475 2013] Glossary of Technology-Assisted Review 33 Learning Algorithm then infers how to distinguish between Relevant and Non-Relevant Documents beyond those in the Training Set. TREC: The Text REtrieval Conference, sponsored by the National Institute of Standards and Technology (NIST), which has run since 1992, to support research within the information retrieval community by providing the infrastructure necessary for large-scale evaluation of text retrieval methodologies. In particular, the TREC workshop series has the following goals: to encourage research in information retrieval based on large test Collections; to increase communication among industry, academia, and government by creating an open forum for the exchange of research ideas; to speed the transfer of technology from research labs into commercial products by demonstrating substantial improvements in retrieval methodologies on real-world problems; and to increase the availability of appropriate evaluation techniques for use by industry and academia, including development of new evaluation techniques more applicable to current systems. TREC Legal Track: From 2006 through 2011, TREC included a Legal Track, which sought to assess the ability of information retrieval techniques to meet the needs of the legal profession for tools and methods capable of helping with the retrieval of electronic business records, principally for use as evidence in civil litigation.
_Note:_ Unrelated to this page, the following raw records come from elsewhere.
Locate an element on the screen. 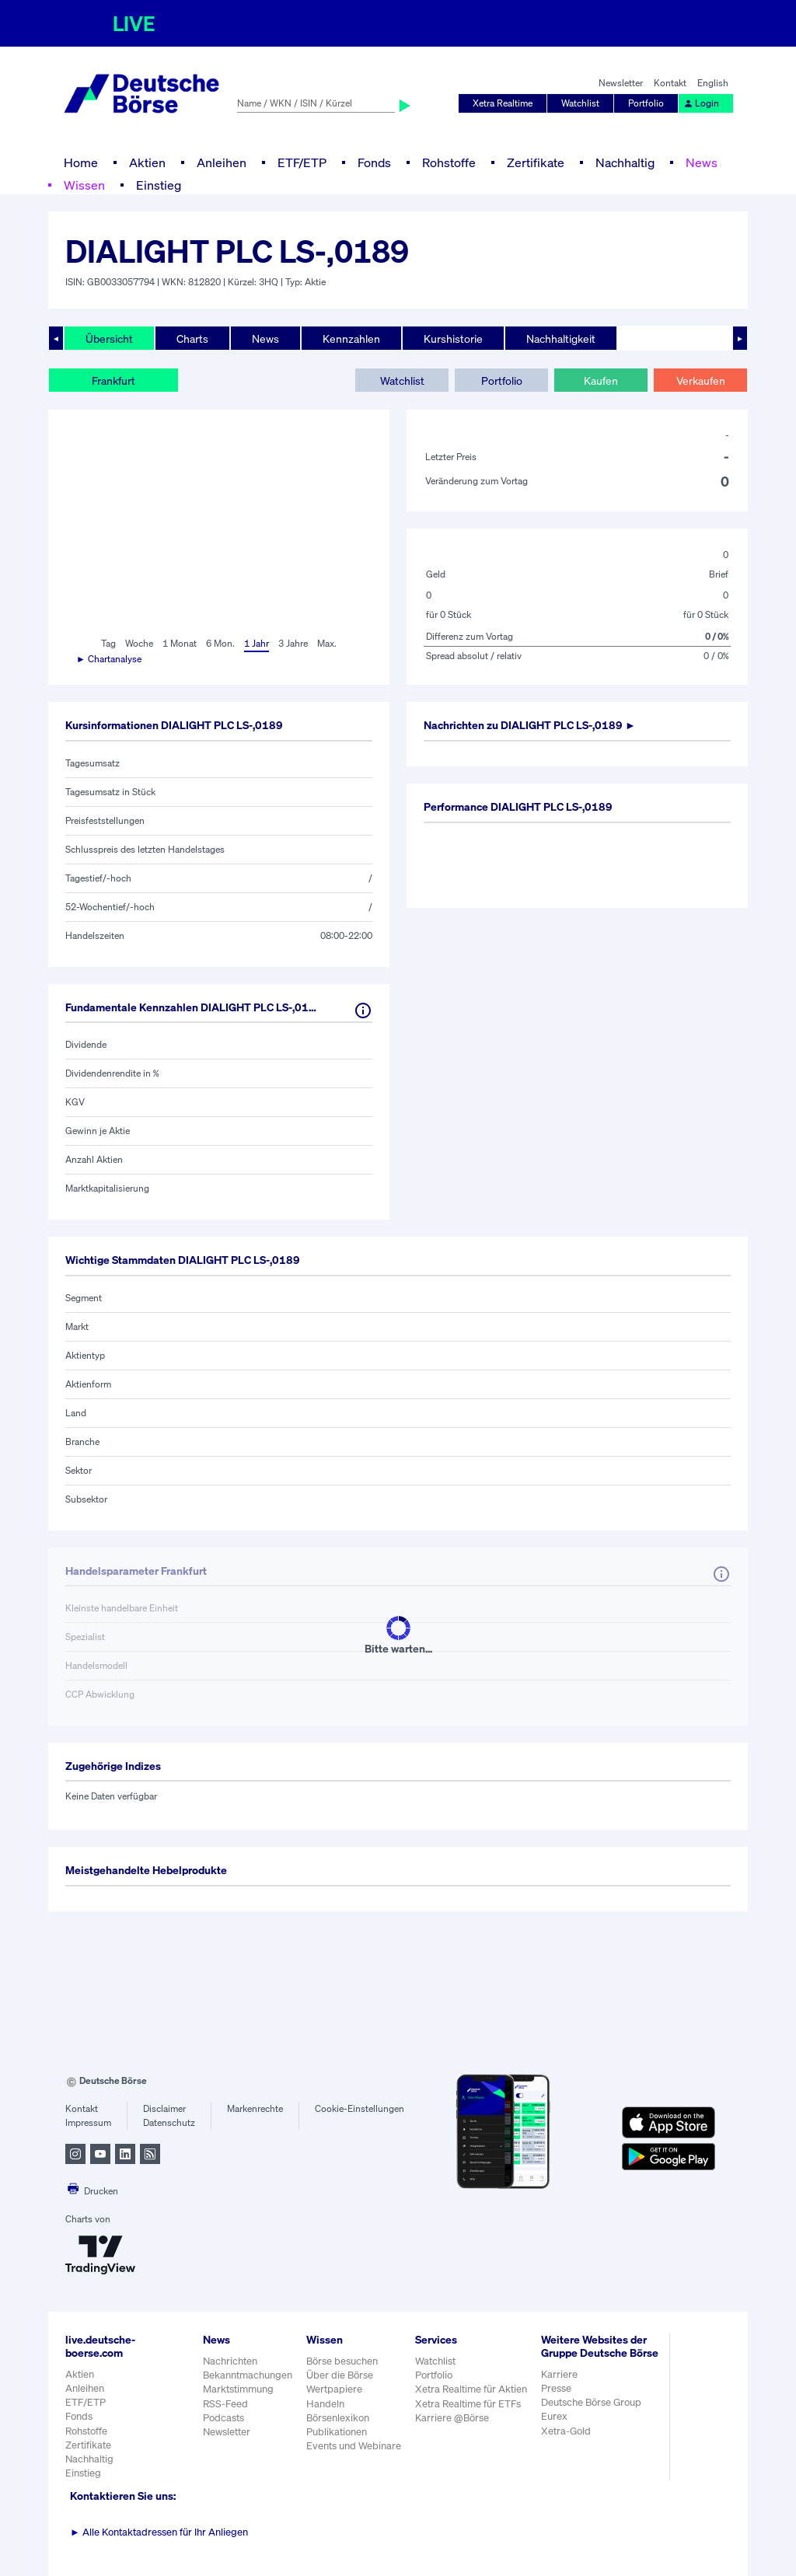 The height and width of the screenshot is (2576, 796). Datenschutz is located at coordinates (169, 2122).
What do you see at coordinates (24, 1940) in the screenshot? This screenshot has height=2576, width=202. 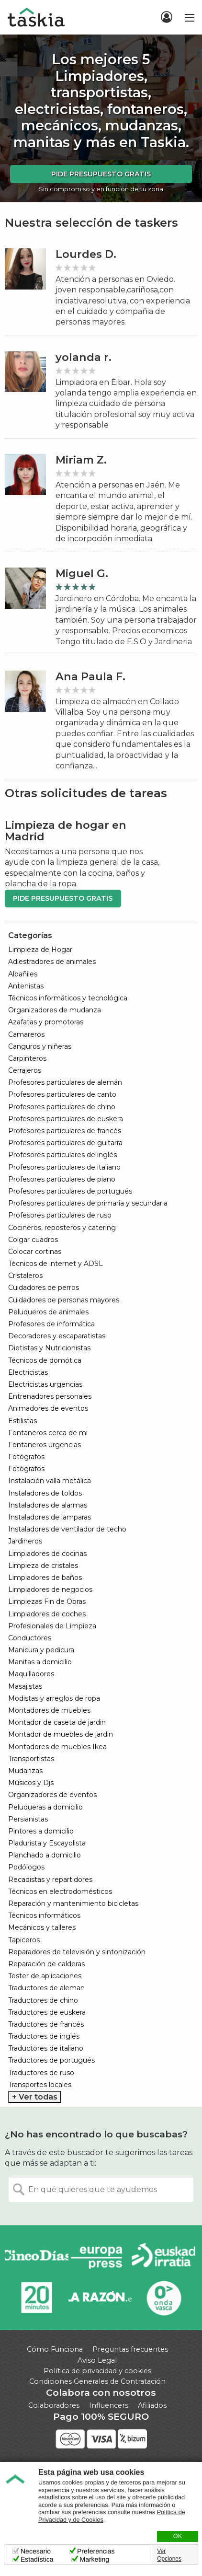 I see `Tapiceros` at bounding box center [24, 1940].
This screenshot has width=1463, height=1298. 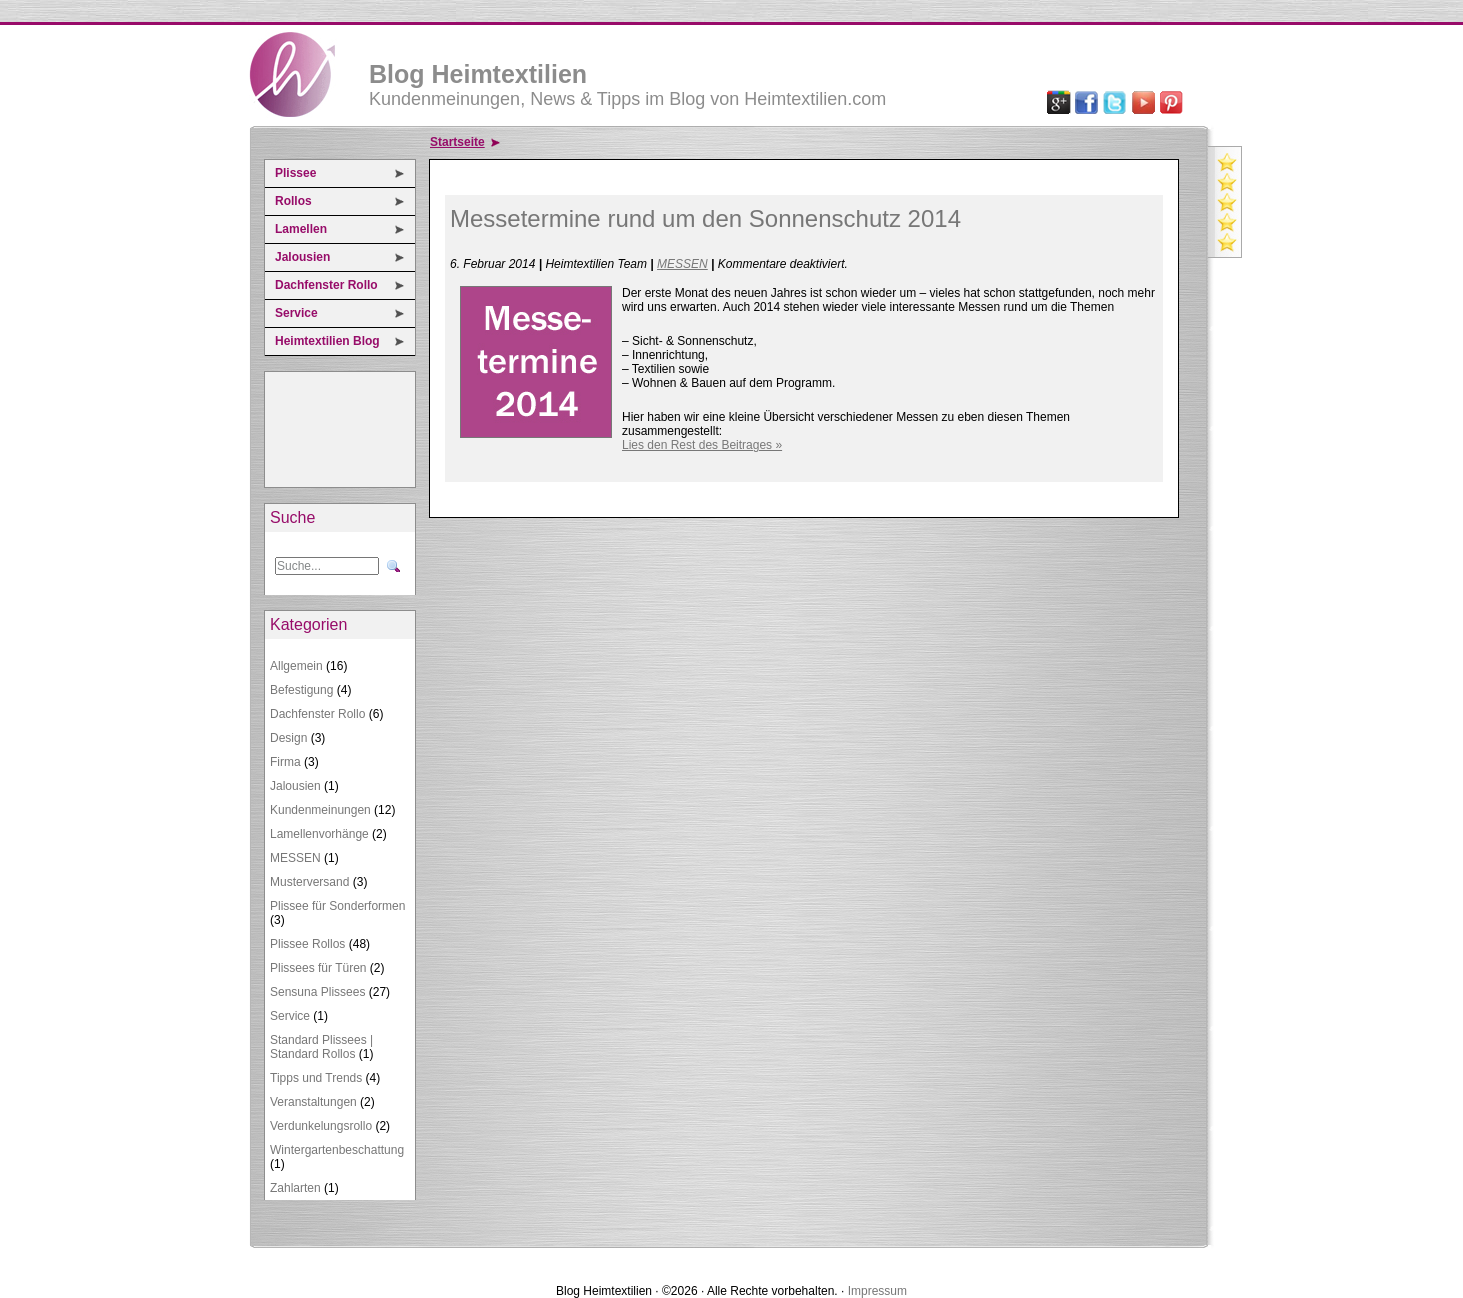 What do you see at coordinates (293, 201) in the screenshot?
I see `Rollos` at bounding box center [293, 201]. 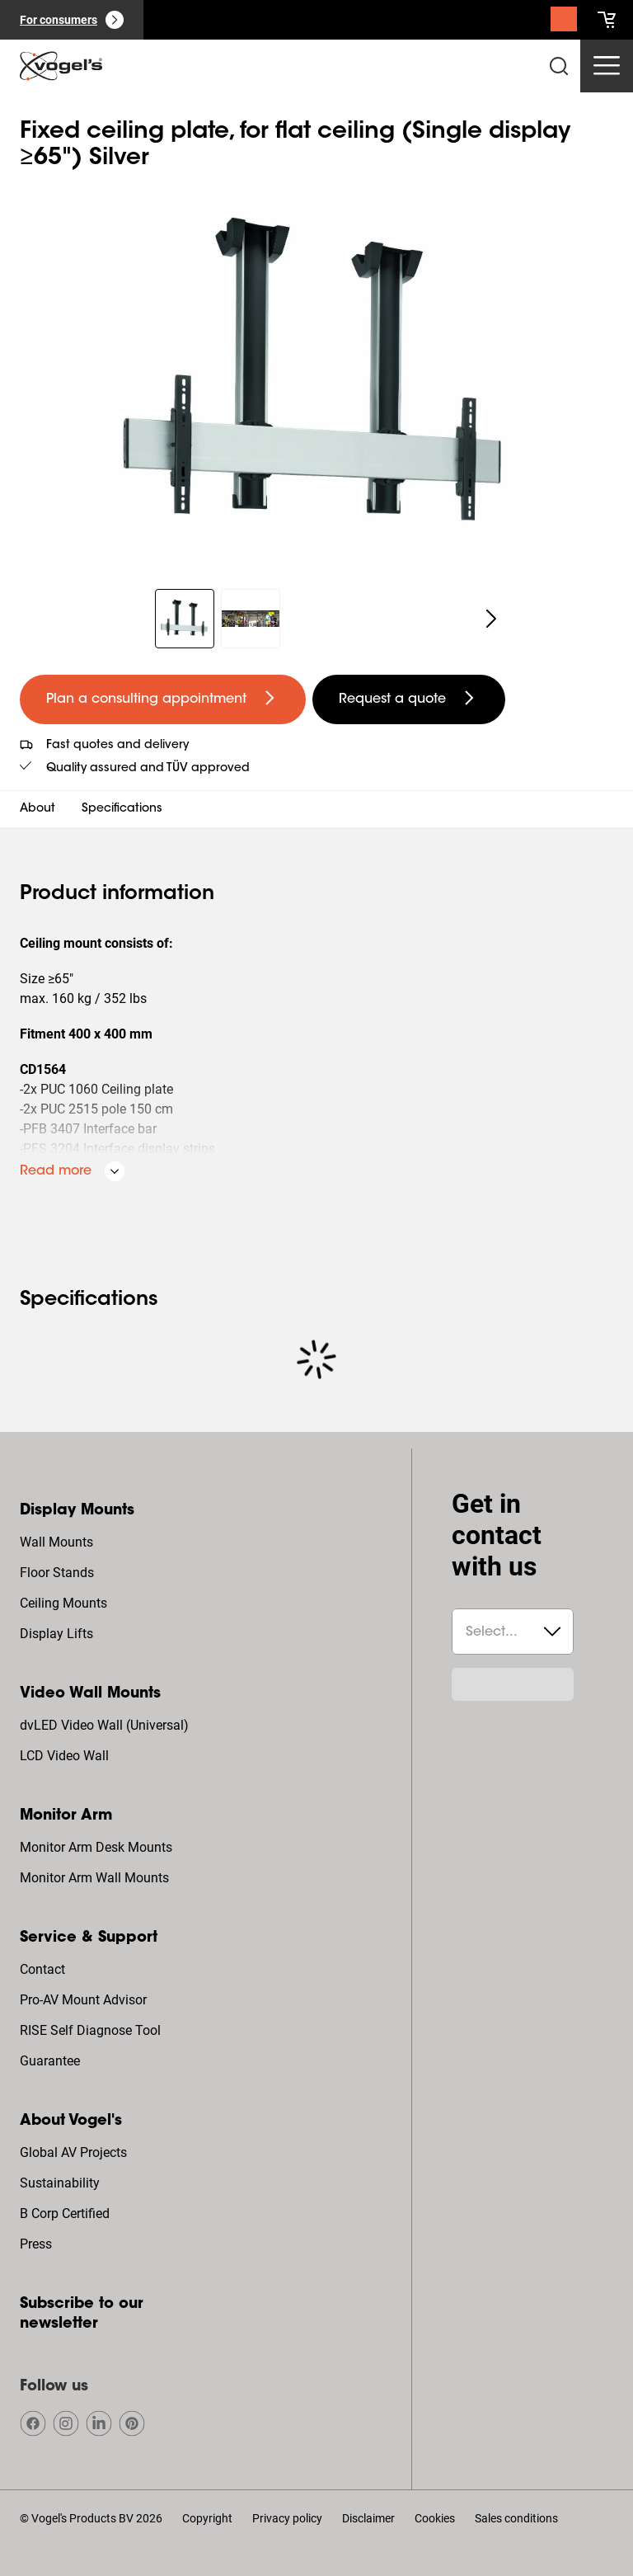 This screenshot has width=633, height=2576. What do you see at coordinates (42, 1969) in the screenshot?
I see `Contact` at bounding box center [42, 1969].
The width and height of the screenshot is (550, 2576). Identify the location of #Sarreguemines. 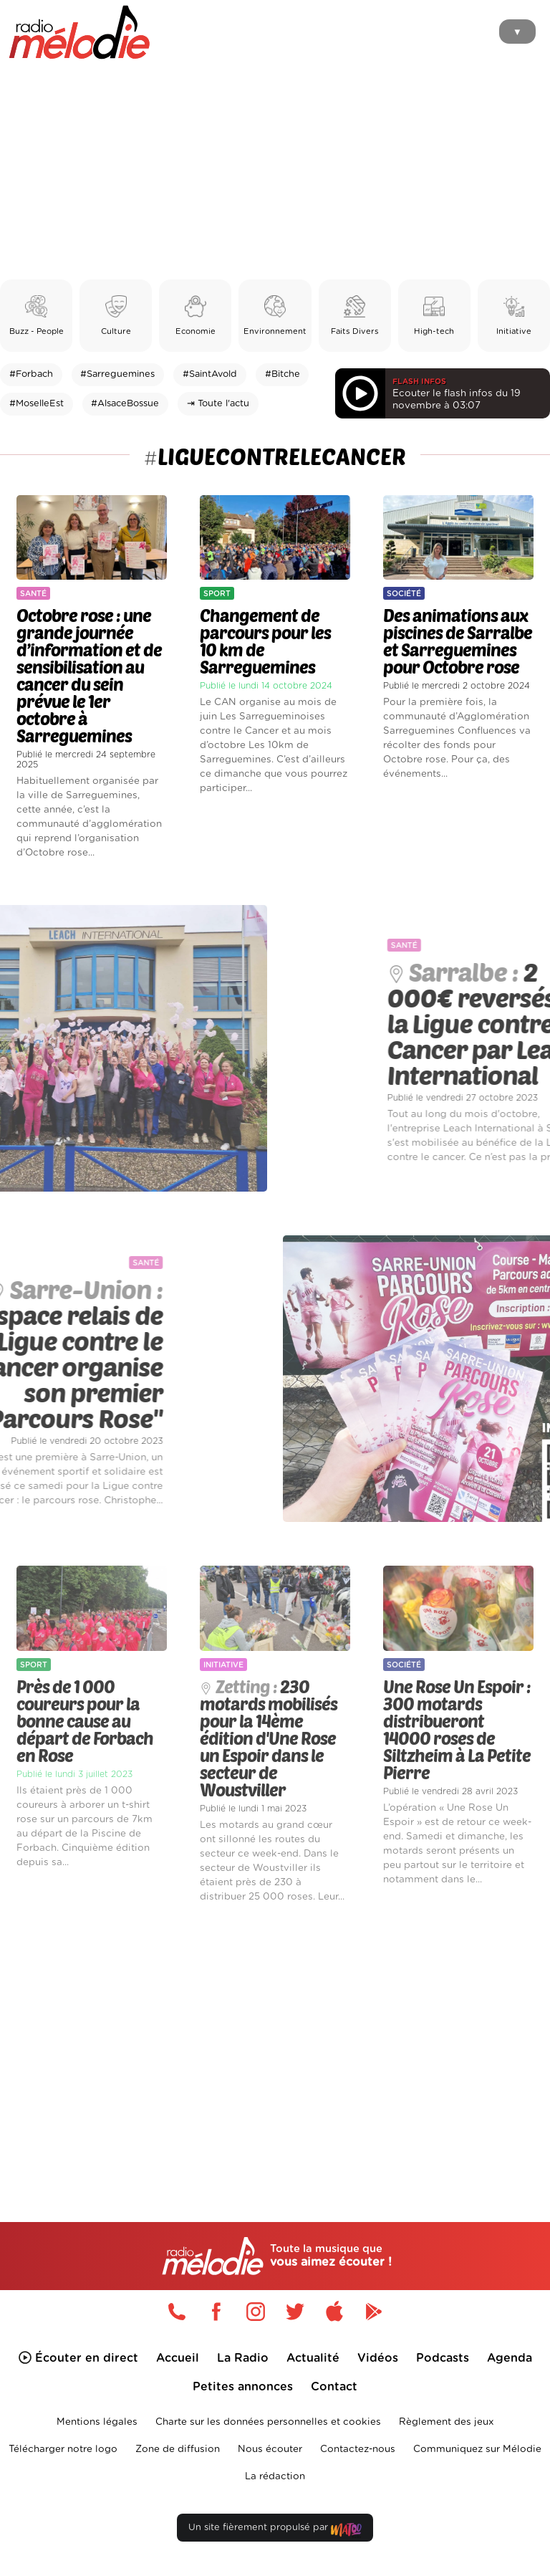 (117, 374).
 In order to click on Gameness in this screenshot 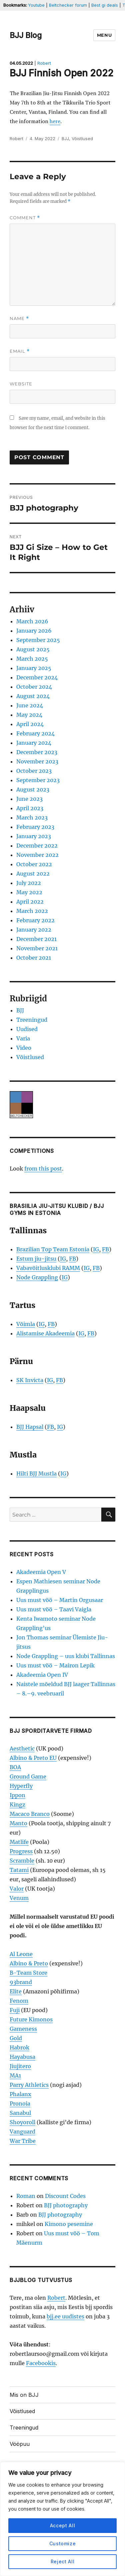 , I will do `click(23, 2028)`.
Trigram: An N-Gram where N = 3 (i.e., a 3-gram). True Negative (TN): A Non-Relevant Document that is correctly identified as Non-Relevant by a search or review effort. True Negative Rate (TNR): The fraction (or Proportion) of Non-Relevant Documents that are correctly identified as Non-Relevant by a search or review effort. True Positive (TP): A Relevant Document that is correctly identified as Relevant by a search or review effort. True Positive Rate (TPR): The fraction (or Proportion) of Relevant Documents that are correctly identified as Relevant by a search or review effort. True Positive Rate is a term used in Signal Detection Theory; Recall is the equivalent term in Information Retrieval. Uncertainty Sampling: An Active Learning approach in which the Machine Learning Algorithm selects the Documents as to which it is least

476 34 FEDERAL COURTS LAW REVIEW [Vol. 7 certain about Relevance, for Coding by the Subject Matter Expert(s), and addition to the Training Set. Unsupervised Learning: A Machine Learning method in which the learning Algorithm infers categories of similar Documents without any training by a Subject Matter Expert. Examples of Unsupervised Learning methods include Clustering and Near-Duplicate Detection. Validation: The act of confirming that a process has achieved its intended purpose. Validation may involve Statistical or Judgmental Sampling. Vertical Deduplication: Deduplication within a custodian; identical copies of a Document held by different custodians are not Deduplicated. (Cf. Horizontal Deduplication.) Yield: See Prevalence or Richness.